On my rockwells I flipped and rewelded the centers on the rims after the tires were mounted. I figured everything was thick enough so no worries. I also welded the split rings on AFTER mounting. Again, some 6011 rod to burn through the CARC (deeelish!) and those rings are on permanently. It looks like I'm going to toast these (old-ish) tires before long, but that's ok because the rims are cheap (as you well know).
With my 52/53's (16.00x20), I had to get the TDS tire guys to use their big ass tire crane to push down on the bead to mount while we they hit it down with a duckbill mallet. Hey, another thing - the big ass tires want to grab the rim and roll when mounted. It might be good to take a grinder and radius, yes, grind on the rubber, of the inside edge of the outside bead, or in other words, the first part of the second tire bead that touches the rim. Loads of lube will help the mounting, but it also increases the chance that your tires will spin on the rim at LOW psi.

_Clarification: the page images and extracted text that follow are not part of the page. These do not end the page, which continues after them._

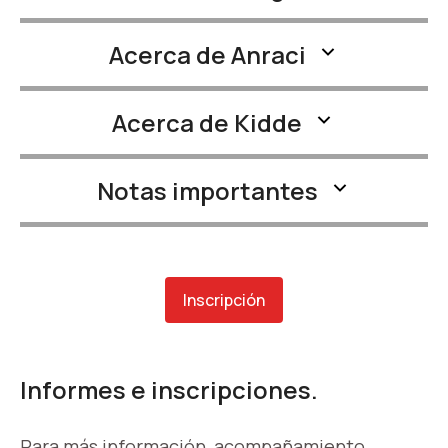
Acerca de Anraci
Acerca de Kidde
Notas importantes
Inscripción
Informes e inscripciones.
Para más información, acompañamiento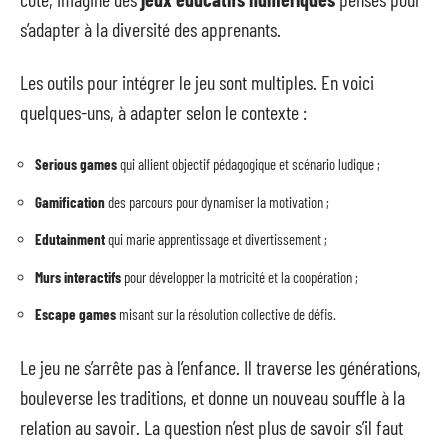
s’adapter à la diversité des apprenants.
Les outils pour intégrer le jeu sont multiples. En voici
quelques-uns, à adapter selon le contexte :
Serious games
qui allient objectif pédagogique et scénario ludique ;
Gamification
des parcours pour dynamiser la motivation ;
Edutainment
qui marie apprentissage et divertissement ;
Murs interactifs
pour développer la motricité et la coopération ;
Escape games
misant sur la résolution collective de défis.
Le jeu ne s’arrête pas à l’enfance. Il traverse les générations,
bouleverse les traditions, et donne un nouveau souffle à la
relation au savoir. La question n’est plus de savoir s’il faut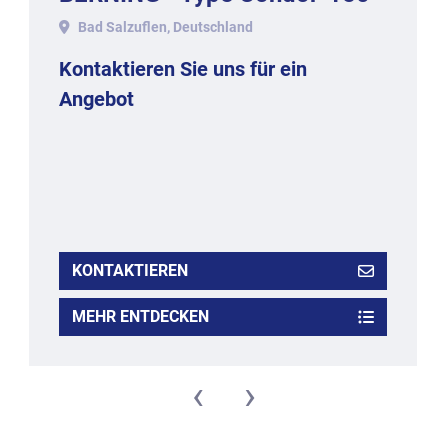
Bad Salzuflen, Deutschland
Kontaktieren Sie uns für ein
Angebot
KONTAKTIEREN
MEHR ENTDECKEN
‹
›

Now. I wheel these things at 0 psi. I've already spun one wheel past the point where I can fill it up. I suggest that you keep at least a few PSI in there if you can.... this might stop them from spinning (or do the new fangled screw locks... I had always intended to drop a box of 5/16" lag bolts in each wheel but christ if I had the time).
Big tires are cool.
Oh yeah, and with regards to filling these, take all precautions stated. If you're not a believer, look at the sidewall, and look at how many single square inches are on that sidewall (the area of the sidewall, which is 1800 square inches on a 53). Then multiply by PSI inside the tire. You realize that there are TENS OF THOUSANDS of pounds of force that will accellerate that 15 lb ring at many hundreds of times the force of gravity*. Split rims are shaped charges in disguise and that ring will cleanly separate body from appendage if given the chance.
Bob
*The math
· sidewall area of a 16r20 is 1800 in².
· a 53 fully aired up is like 90 psi, and 1800*90=162 THOUSAND POUNDS OF FORCE
(granted, you'd never air this up to 90 unless you were working on the FANTASTIC M1070 SuperHET, aka the best truck ever made)

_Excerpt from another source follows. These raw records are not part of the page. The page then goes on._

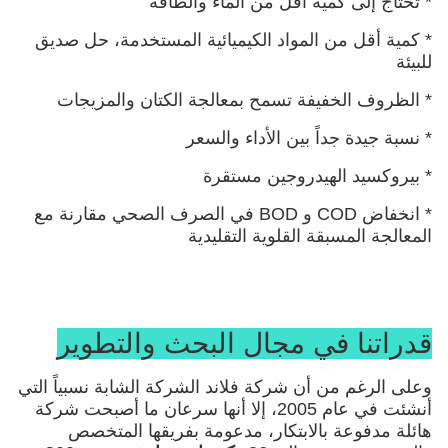
* تحتاج إلى كمية أقل من الماء والطاقة
* كمية أقل من المواد الكيميائية المستخدمة، حل صديق
للبيئة
* الظروف الخفيفة تسمح بمعالجة الكتان والمزيجات
* نسبة جيدة جداً بين الأداء والسعر
* بيروكسيد الهيدروجين مستقرة
* انخفاض COD و BOD في الصرف الصحي مقارنة مع
المعالجة المسبقة القلوية التقليدية
قدراتنا في مجال البحث والتطوير
وعلى الرغم من أن شركة فلاند الشركة الشابة نسبياً التي
أنشئت في عام 2005، إلا أنها سرعان ما أصبحت شركة
هائلة مدفوعة بالابتكار، مدعومة بفريقها المتخصص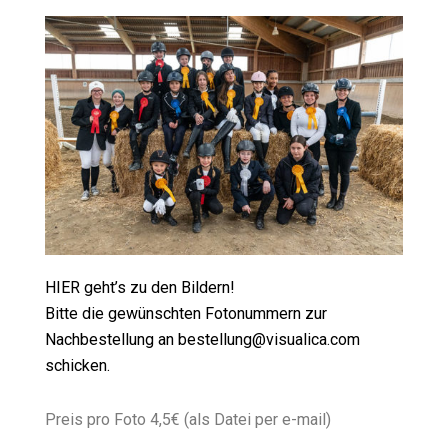
HIER geht’s zu den Bildern!
Bitte die gewünschten Fotonummern zur
Nachbestellung an bestellung@visualica.com
schicken.
Preis pro Foto 4,5€ (als Datei per e-mail)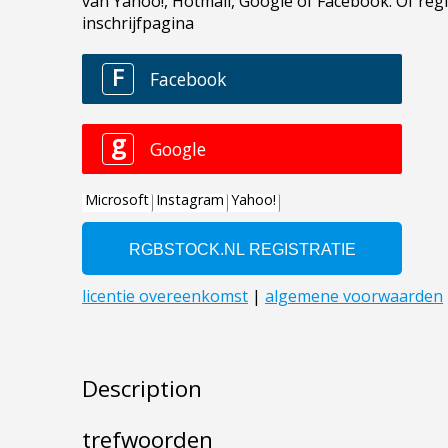
Description
trefwoorden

· Ok, so let's go to SI units because they are easy. Let's say, that ballpark, the force on the ring is 10,000 times gravity, or will produce roughly 100 km/s². Over just 10 cm of distance (let's say that the tire will stop pushing the ring after only 4 inches), this will accelerate the ring for only .0009 seconds. That's fast enough, however, to accelerate it to 89 meters-per-second.

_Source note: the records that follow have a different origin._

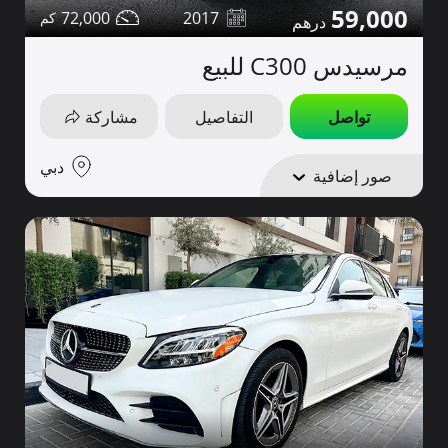
59,000
72,000
2017
مرسيدس C300 للبيع
تواصل
التفاصيل
مشاركة
دبي
صور إضافية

Coming back to English measurements, that equates to about 200 mph.
Ok, this is all totally back of the envelope and rough, and the tire probably blows out maybe twice the distance (resulting in about, say, 3-something times the total speed), but a 15 lb ring going that fast is going to be really painful. Shit, I dunno. My math is rough but bottom line, those rings go HELLA fast.